However the movie she made documenting her attempt to help these children was not effective as a documentary. We never get much of a feel for the kids, and only a cursory glimpse into what their lives are truly like. We see a few scenes of a woman verbally abusing a child but it's not clear why she's yelling. We're told rather than shown that their world is unpleasant, but from what we see on screen it doesn't seem all that bad. The children are almost always laughing and happy. Their parents seem to love them. Occasionally we see one scrubbing out a pot or getting a spanking. I would've loved to know more about these kids, their families and their lives, but what we mostly see are Briski's efforts to get them an education, which are commendable but place this film in the category of a feel-good (for Briski) vanity project rather than a work that truly shows us what the children's lives are like. Briski misses the mark by focusing on the two least interesting parts of the story, herself and the photography lessons, and relegating the most fascinating, the kids and their environment, to a relative sidebar.
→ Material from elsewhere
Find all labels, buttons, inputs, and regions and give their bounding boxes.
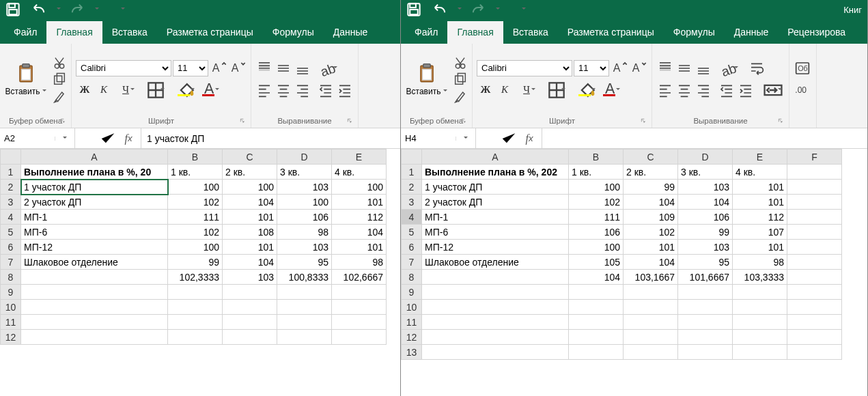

The most telling scene in the film was when Briski learns that Ayvajit's mother has been burned to death by her pimp. The opportunities here for a visceral emotional punch are astounding, but what we get are a few seconds of Briski shaking her head and saying, "How sad." This sentiment sums up the shallowness of this film. By focusing on Briski and her efforts, we get an intellectual exercise instead of one that grabs us in the guts and makes us feel, as much as we can in our comfortable chairs from half a world away, what it is like to be born into a brothel.